Recently I had the unique pleasure of being “that mommy”. The one who saunters into daycare to pick up her sweet son only to be told her little angel bit another child. I know, for those of you who have kids who are past this phase, you’re thinking not such a big deal but, as a new mom, this was appalling first-time news!

Shame, guilt, parenting uncertainty all flooded my mind (and heart) as I scooped up my little boy and asked for a detailed account of what had transpired. The teacher, sensing my concern, quickly explained that it was in self defense and that Trey had been pulled off the teeter-totter by another child. It upset him and he bit in response to being hurt.
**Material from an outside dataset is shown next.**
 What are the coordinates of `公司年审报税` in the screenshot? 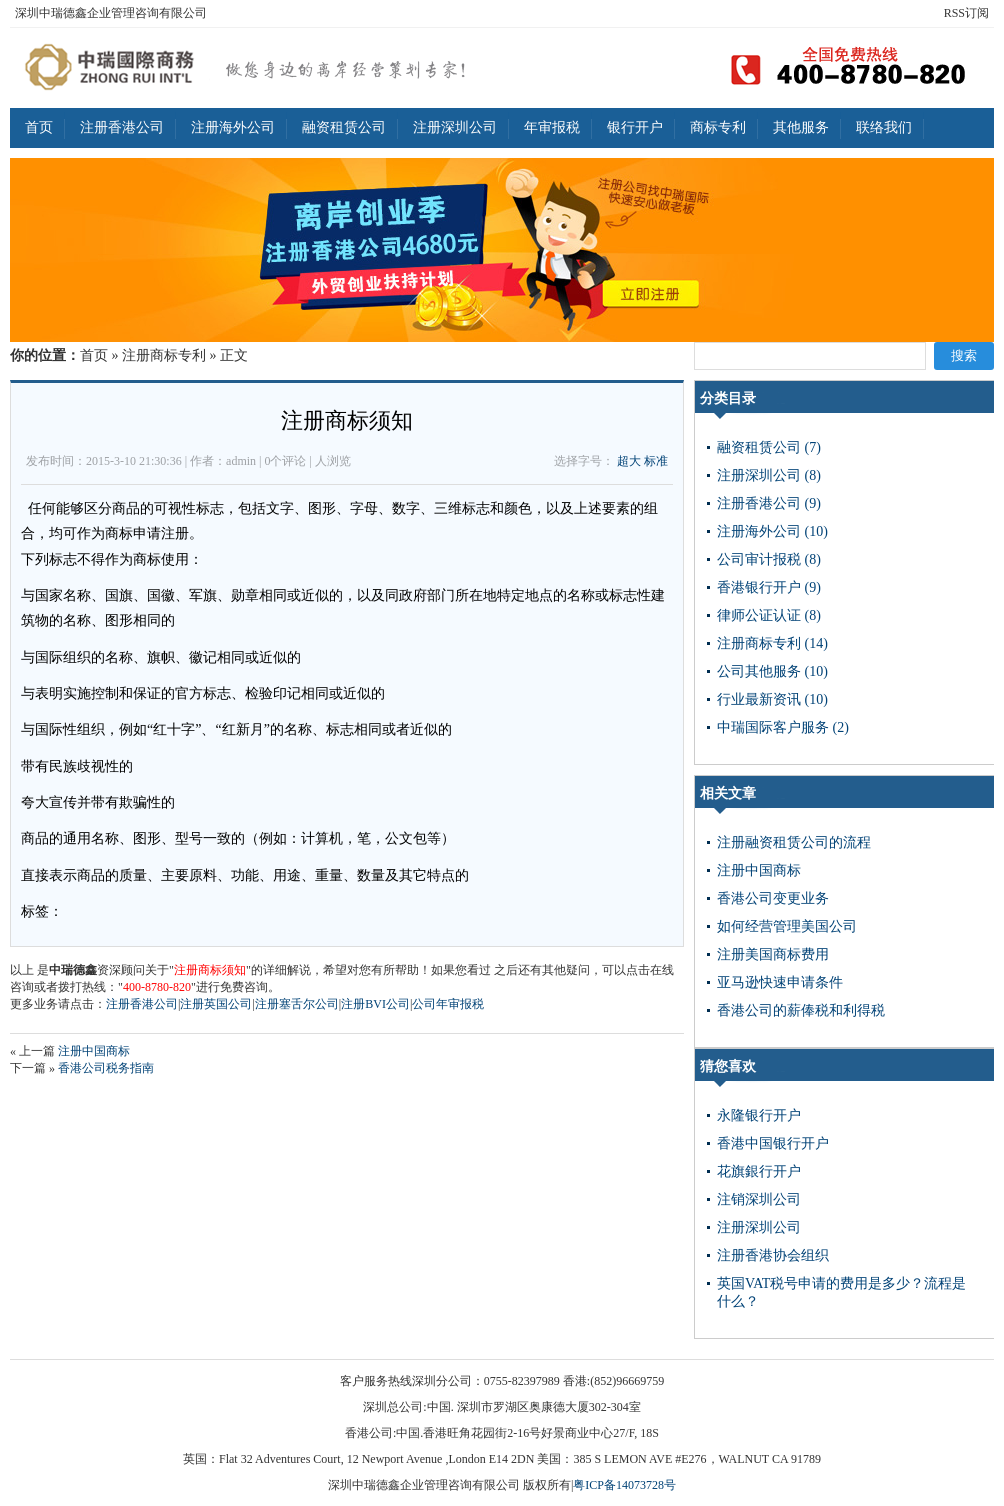 It's located at (448, 1004).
This explanation somewhat relieved my major concerns: would we face expulsion this early in my son’s academic history, did I put him into daycare too quickly; was this an outburst of some other frustration that has been building?

The teacher kindly explained that this was very common and since it was not instigated by my little boy and not chronic, it was not perceived to be a problem.  I asked what I can do and to my surprise she replied with, “Not much” but to be aware of any biting at home and to respond consistently with “No biting”. Well, that sounds easy.
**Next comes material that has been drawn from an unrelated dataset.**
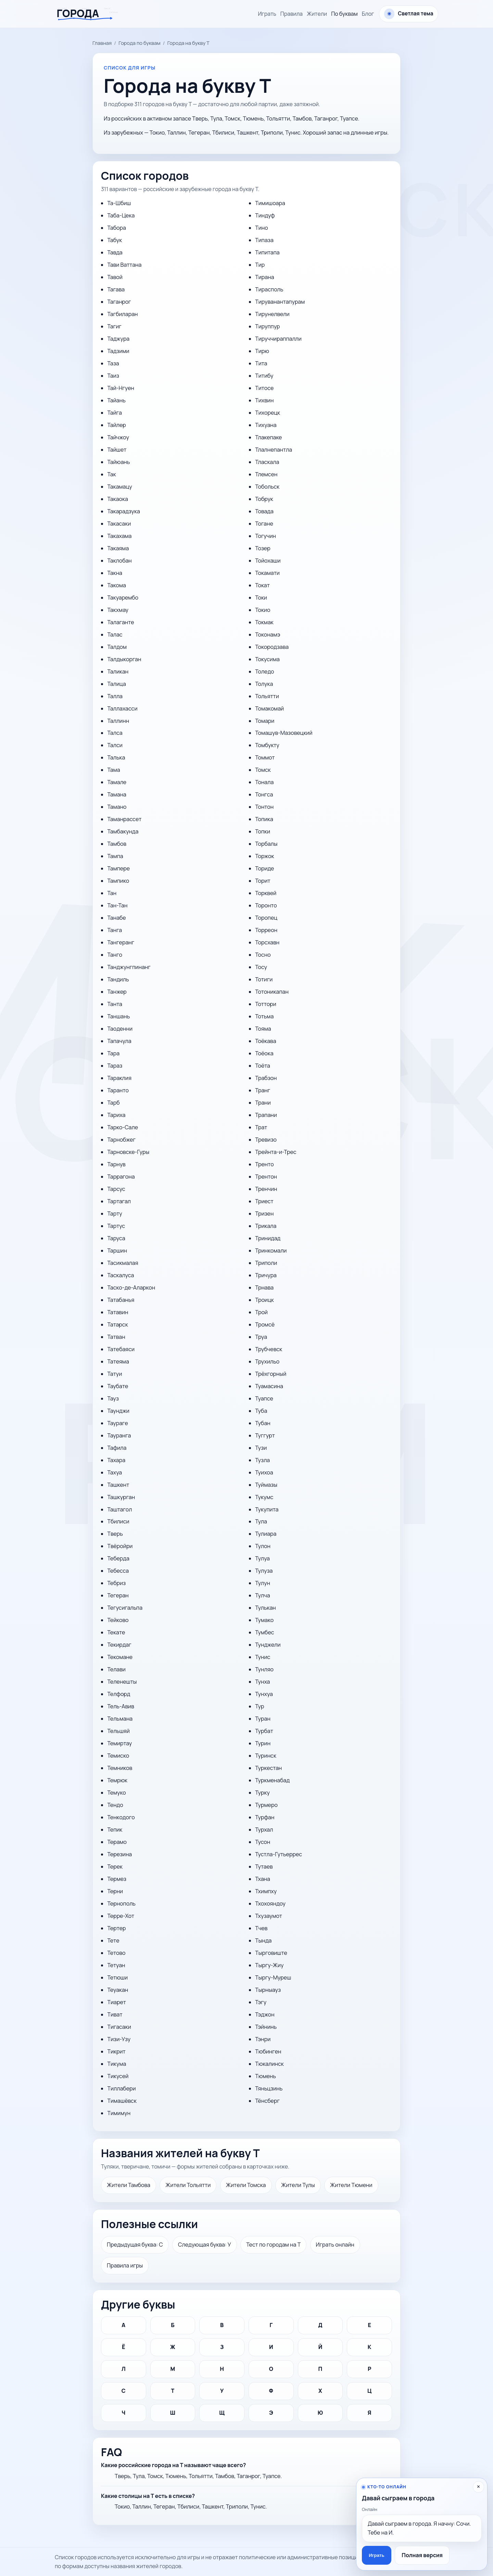  I want to click on Токусима, so click(267, 659).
But, I was not entirely content with that resolution and so, in keeping with my curious nature; I took to the internet to get more feedback. The best advice I found was from Parenting Magazine, “When Toddlers Bite: A guide to understanding and curbing this upsetting (but normal) toddler behavior” by Melanie Monroe Rosen. In the guide, I came to realize there a variety of reasons why toddlers may resort to biting; an understanding that helped me put this episode into proper perspective.
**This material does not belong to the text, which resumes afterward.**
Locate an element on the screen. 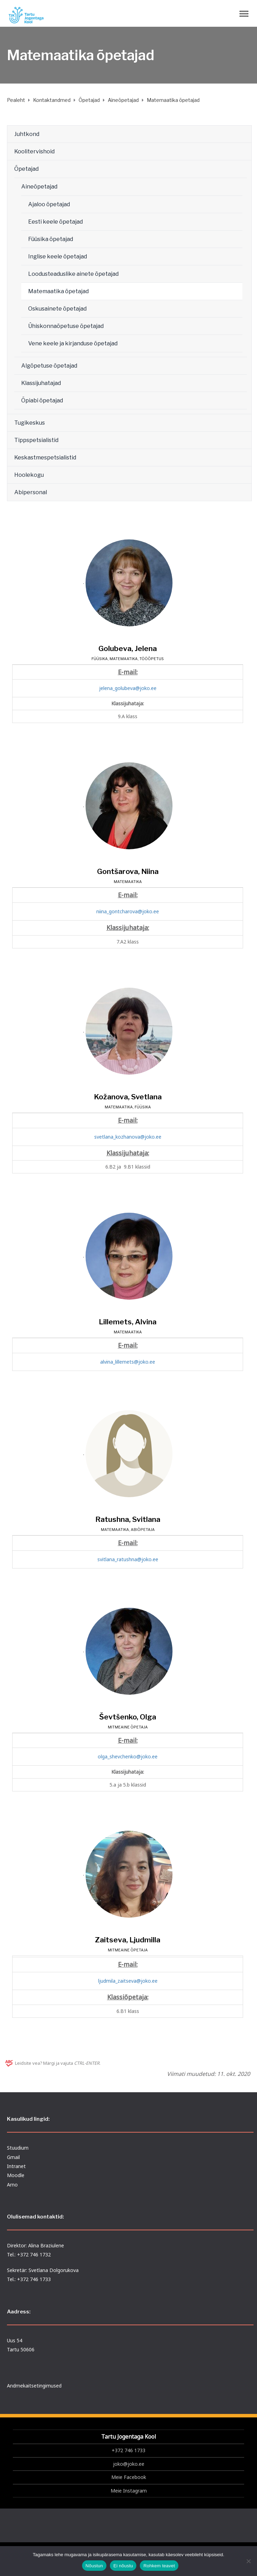 Image resolution: width=257 pixels, height=2576 pixels. Tippspetsialistid is located at coordinates (36, 440).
It’s been weeks since the dreaded incident without a repeat performance (thank goodness!). We have reinforced the “no biting” theme at home and it appears to be sinking in.

Mommy Lessons Learned:

  • Resist the urge to overreact: These phases will come and go and there will be many more throughout my child’s lifetime.
  • Knowledge is power: Reference all the great sources on the internet and in person (teachers, doctors, friends and family) for excellent advice/feedback.
  • Take a deep breath and give it time: Change doesn’t have to happen overnight, but with reinforcement, it can happen effectively.
  • Do not allow an incident to define your child: Even if you skew type “A” like me, try to provide your child with the room they need to learn and grow naturally through life experiences.

Now, if only I can keep these lessons top of mind!